Peter Carey, a native Australian, is a two-time Booker Prize–winning author. He has published ten novels and is best known for Oscar and Lucinda (1988), Jack Maggs (1998), and True History of the Kelly Gang (2000). Also Reviewed Wrong About Japan ( May/June 2005), Theft ( Sept/Oct 2006), and His Illegal Self ( May/June 2008).
The Story: Nearly two centuries have passed since the publication of Democracy in America, Alexis de Tocqueville's venerable work on early American political science. In this latest effort, Carey fictionalizes the life of the 19th-century political thinker in the form of French nobleman Olivier de Garmont. Intelligent but arrogant (and a bit of a fop), young Olivier sails to America to study the country's penal system. His secretary, John Larrit, nicknamed Parrot, a middle-aged Englishman with a hard-luck past, accompanies him. The two men couldn't be more different, or more disdainful of each other, but as they witness firsthand the wonders of a fledgling democratic nation, they discover that they have more in common than they thought.
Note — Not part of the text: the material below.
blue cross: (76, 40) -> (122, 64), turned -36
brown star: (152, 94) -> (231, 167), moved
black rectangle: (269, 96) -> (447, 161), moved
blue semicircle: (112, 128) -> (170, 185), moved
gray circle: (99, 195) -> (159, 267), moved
Knopf. 400 pages. $26.95. ISBN: 9780307592620
"Not since de Tocqueville has democracy been portrayed as the extraordinary, exhilarating gift it is. ... Columbus might have discovered America, but with this new novel, Carey gives us the thrill of discovering his adopted home--our adopted home--all over again." Ellen Kanner
Dallas Morning News
"[B]racing and often hilarious. ... This is an exuberant, entertaining, incisive novel, full of attitude and incident, about ‘the great lava flow of democracy.'" Robert Cremins
"[A] work that one hates to see come to an end. ... The observations and experiences of the two men are as rewarding as they are thought-provoking." Robin Vidimos
"[A]musing and wise and graceful. ... The debate between Olivier and Parrot is insoluble, but then fiction isn't in the business of offering solutions; its mission is to coax us into feeling the breadth and depth of the question as it's asked by human beings every day of their lives." Laura Miller
"In Parrot and Mattie, Carey has portrayed the classical immigrant experience, from suffering and humiliation in an old Europe to triumph in America; and as reverse, the irrelevance of European privilege over here. There are a great many more permutations, twists, and characters in the novel; so many, indeed, as to display the occasional weakness of Carey's strengths: a virtuosity overload and a piling-on of incident." Richard Eder
NY Times Book Review
"Parrot and Olivier in America grabs its subject and marches down Main Street playing full out, provoking a reader's delighted applause and--as is often the case with this exuberant novelist--a small measure of exasperation. ... Like most of Carey's inventive, maximalist entertainments, Parrot and Olivier is replete with expressed feeling, if too wittily contrived for actual passion." Thomas Mallon
"The relationship between Parrot and Olivier is a substantial element of the story, and often a very funny one. ... The narrative proceeds in leaps and bounds, sometimes with a hop backwards, omitting connections, giving an impression above all, perhaps, of confusion--confusion of event and motive, incomprehension, a vast drama without structure." Ursula K. Le Guin
By most accounts, Parrot and Olivier in America is trademark Carey--adventurous, chaotic, and wonderfully original--and another possible, and certainly worthy, candidate for a Booker, noted the Miami Herald. It is also hilarious: most critics cited the interaction between the two narrators as a favorite, even though the presentation of their very different perspectives (Carey tells their stories in alternating voices) irritated two of them. And although more than one reviewer commented on the book's overabundance of characters, themes, and twists, that didn't stop them from enjoying themselves. As the critic from the Guardian noted, "It's a dazzling, entertaining novel. Should one ask for more?"